Por: Ricardo Abud
La pregunta duele porque es justa, nace desde las ruinas y no tiene una respuesta sencilla. No es una frase lanzada desde la comodidad académica ni desde la distancia ideológica: es el grito de un pueblo exhausto que ha visto cómo le arrancaron el futuro delante de sus propios ojos. Hacerla obliga a mirar hacia un espejo que nadie quiere sostener demasiado tiempo.
¿Qué crimen cometió el venezolano común el obrero de Guayana, la maestra de Maracaibo, el campesino del llano, el estudiante que soñaba con ser médico para merecer lo que le ha sido hecho? ¿Qué pecado original cargamos para que quienes juraron defender al pueblo lo hayan devorado con tanta impunidad, con tanta frialdad, con tanta sonrisa?La respuesta más honesta es también la peor: ninguno. No hemos cometido ningun crimen. No merecimos este destino. Un pueblo que ha aprendido a despedirse demasiado, despedirse de los hijos que emigran, de los padres que mueren sin medicinas, de los salarios convertidos en ceniza, de las ciudades apagadas, de la esperanza convertida en costumbre rota se enfrenta hoy a una traición profundamente obscena, perversa.
Venezuela no fue destruida únicamente por un modelo económico fracasado, ni solamente por sanciones, ni exclusivamente por conspiraciones externas. Venezuela fue devastada por una degradación moral de su dirigencia, una tragedia ética antes que ideológica. El país fue saqueado por élites que descubrieron que el poder era más rentable que la patria, convirtiendo la nación en el patrimonio privado de sus dirigentes, nunca han querido a nuestra amada patria.
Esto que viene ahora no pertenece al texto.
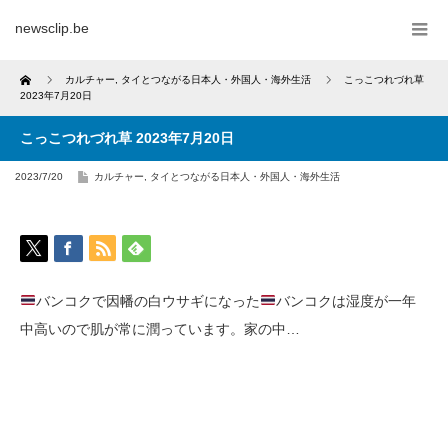
newsclip.be
Home
カルチャー
,
タイとつながる日本人・外国人・海外生活
こっこつれづれ草
2023年7月20日
こっこつれづれ草 2023年7月20日
2023/7/20
カルチャー
,
タイとつながる日本人・外国人・海外生活
バンコクで因幡の白ウサギになった
バンコクは湿度が一年
中高いので肌が常に潤っています。家の中…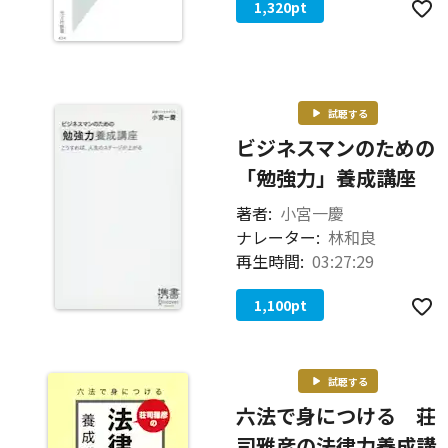
1,320
pt
試聴する
ビジネスマンのための
「勉強力」養成講座
著者:
小宮一慶
ナレーター:
林和良
再生時間:
03:27:29
1,100
pt
試聴する
六法で身につける 荘
司雅彦の法律力養成講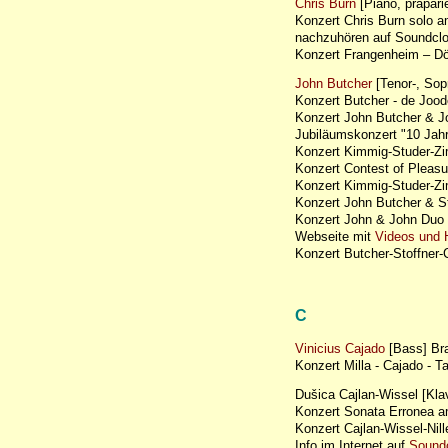
Chris Burn
[Piano, präpari
Konzert Chris Burn solo 
nachzuhören auf Soundcl
Konzert Frangenheim – Dö
John Butcher
[Tenor-, So
Konzert Butcher - de Joo
Konzert John Butcher & J
Jubiläumskonzert "10 Ja
Konzert Kimmig-Studer-Z
Konzert Contest of Plea
Konzert Kimmig-Studer-Z
Konzert John Butcher & S
Konzert John & John Du
Webseite mit
Videos und 
Konzert Butcher-Stoffne
C
Vinicius Cajado
[Bass] Bra
Konzert Milla - Cajado -
Dušica Cajlan-Wissel [Klav
Konzert Sonata Erronea
Konzert Cajlan-Wissel-Ni
Info im Internet auf
Sound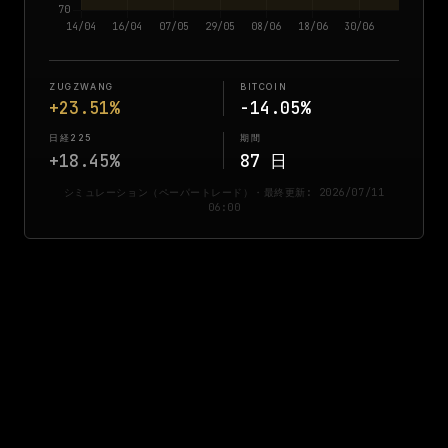
ZUGZWANG
BITCOIN
+23.51%
-14.05%
日経225
期間
+18.45%
87 日
シミュレーション（ペーパートレード）・最終更新: 2026/07/11
06:00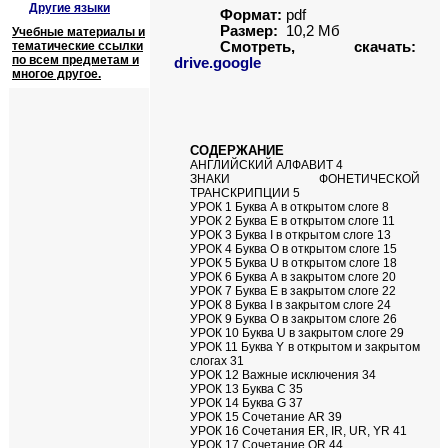
Другие языки
Формат:
pdf
Размер:
10,2 Мб
Учебные материалы и
тематические ссылки
Смотреть, скачать:
по всем предметам и
drive.google
многое другое.
СОДЕРЖАНИЕ
АНГЛИЙСКИЙ АЛФАВИТ 4
ЗНАКИ ФОНЕТИЧЕСКОЙ
ТРАНСКРИПЦИИ 5
УРОК 1 Буква А в открытом слоге 8
УРОК 2 Буква Е в открытом слоге 11
УРОК 3 Буква I в открытом слоге 13
УРОК 4 Буква О в открытом слоге 15
УРОК 5 Буква U в открытом слоге 18
УРОК 6 Буква А в закрытом слоге 20
УРОК 7 Буква Е в закрытом слоге 22
УРОК 8 Буква I в закрытом слоге 24
УРОК 9 Буква О в закрытом слоге 26
УРОК 10 Буква U в закрытом слоге 29
УРОК 11 Буква Y в открытом и закрытом
слогах 31
УРОК 12 Важные исключения 34
УРОК 13 Буква С 35
УРОК 14 Буква G 37
УРОК 15 Сочетание AR 39
УРОК 16 Сочетания ER, IR, UR, YR 41
УРОК 17 Сочетание OR 44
Venezuela no fue destruida por una sola mano. Fue destruida por dos tendencias que, en apariencia, se odiaban, pero que en lo profundo compartían la misma hambre. Durante años, el discurso político venezolano se dividió entre consignas, himnos y banderas. Se habló de revolución, democracia, soberanía, resistencia, pueblo, libertad. Pero mientras el país discutía símbolos, una parte importante de la dirigencia convirtió a Venezuela en un gran mercado negro del poder, un territorio de negocios privados disfrazados de luchas históricas donde muchos líderes dejaron de pensar como servidores públicos y comenzaron a actuar como administradores de un botín.
Por un lado, el proyecto bolivariano que nació con la energía genuina de millones que creían que algo fundamental debía cambiar en un país donde el petróleo enriquecía a pocos mientras las barriadas crecían sobre los cerros como heridas abiertas fue secuestrado desde adentro. No por el imperialismo, aunque ese cómodo fantasma sirvió de cortina durante dos décadas. Fue secuestrado por quienes lo administraron: una burocracia revolucionaria que aprendió, con asombrosa rapidez, que la revolución era más rentable como discurso que como práctica y más útil como escudo que como proyecto.
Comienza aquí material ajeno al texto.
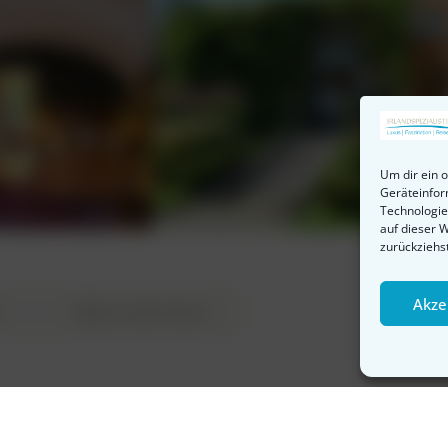
Um dir ein 
Geräteinfor
Technologie
auf dieser 
zurückziehs
Akze
k
Besonderheiten
 – Maple, Fern, Beech, Bramble und Hawthorn – bieten ein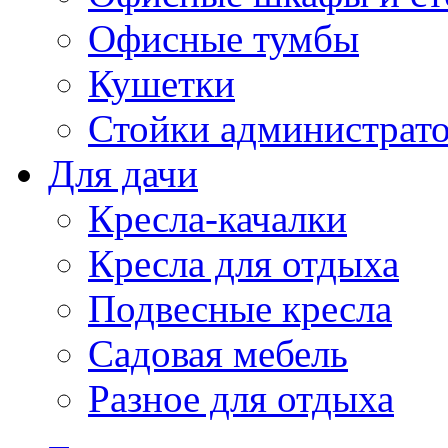
Офисные тумбы
Кушетки
Стойки администрато
Для дачи
Кресла-качалки
Кресла для отдыха
Подвесные кресла
Садовая мебель
Разное для отдыха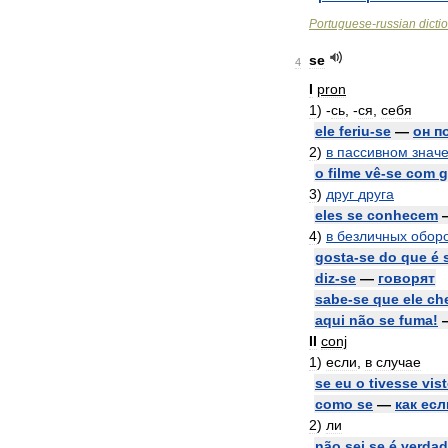
Portuguese
-
russian
dicti
se
4
I
pron
1
)
-
сь
, -
ся
,
себя
ele
feriu
-
se
—
он
п
2
)
в
пассивном
знач
o
filme
vê
-
se
com
g
3
)
друг
друга
eles
se
conhecem
4
)
в
безличных
обор
gosta
-
se
do
que
é
diz
-
se
—
говорят
sabe
-
se
que
ele
ch
aqui
não
se
fuma
!
II
conj
1
)
если
,
в
случае
se
eu
o
tivesse
vis
como
se
—
как
есл
2
)
ли
não
sei
se
é
verda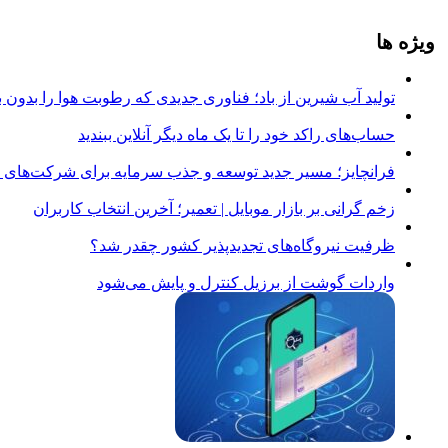
ویژه ها
تولید آب شیرین از باد؛ فناوری جدیدی که رطوبت هوا را بدون ب
حساب‌های راکد خود را تا یک ماه دیگر آنلاین ببندید
فرانچایز؛ مسیر جدید توسعه و جذب سرمایه برای شرکت‌های د
زخم گرانی بر بازار موبایل | تعمیر؛ آخرین انتخاب کاربران
ظرفیت نیروگاه‌های تجدیدپذیر کشور چقدر شد؟
واردات گوشت از برزیل کنترل و پایش می‌شود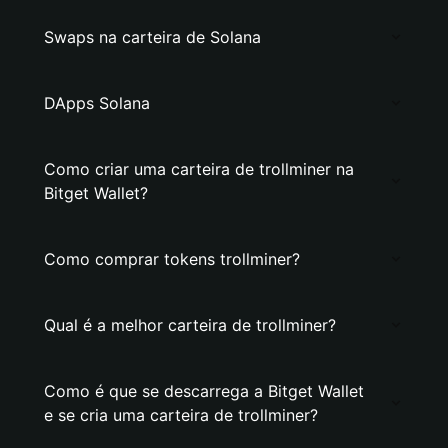
Swaps na carteira de Solana
DApps Solana
Como criar uma carteira de trollminer na
Bitget Wallet?
Como comprar tokens trollminer?
Qual é a melhor carteira de trollminer?
Como é que se descarrega a Bitget Wallet
e se cria uma carteira de trollminer?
Las mansiones en La Lagunita, los apartamentos en Madrid, las cuentas en Andorra, los contratos inflados, los dólares preferenciales desviados, PDVSA convertida en caja chica de un Estado patrimonialista: todo eso no es el resultado de una conspiración externa. Es el resultado de decisiones internas, tomadas por personas con nombres y apellidos, que eligieron el saqueo sobre la gestión, el privilegio sobre el servicio, la impunidad sobre la responsabilidad.
Mientras millones hacían colas interminables por comida o medicamentos, surgía una nueva casta obscena de funcionarios enriquecidos en tiempo récord, burócratas convertidos en magnates, militares administrando negocios y operadores políticos viajando en aviones privados mientras hablaban de bloqueo y resistencia popular. Construyeron una liturgia revolucionaria donde el sacrificio era exigido únicamente al pueblo, transformando el movimiento en una maquinaria de privilegios sostenida por el sufrimiento colectivo. Vivieron como una aristocracia tropical blindada por escoltas, privilegios y cuentas opacas.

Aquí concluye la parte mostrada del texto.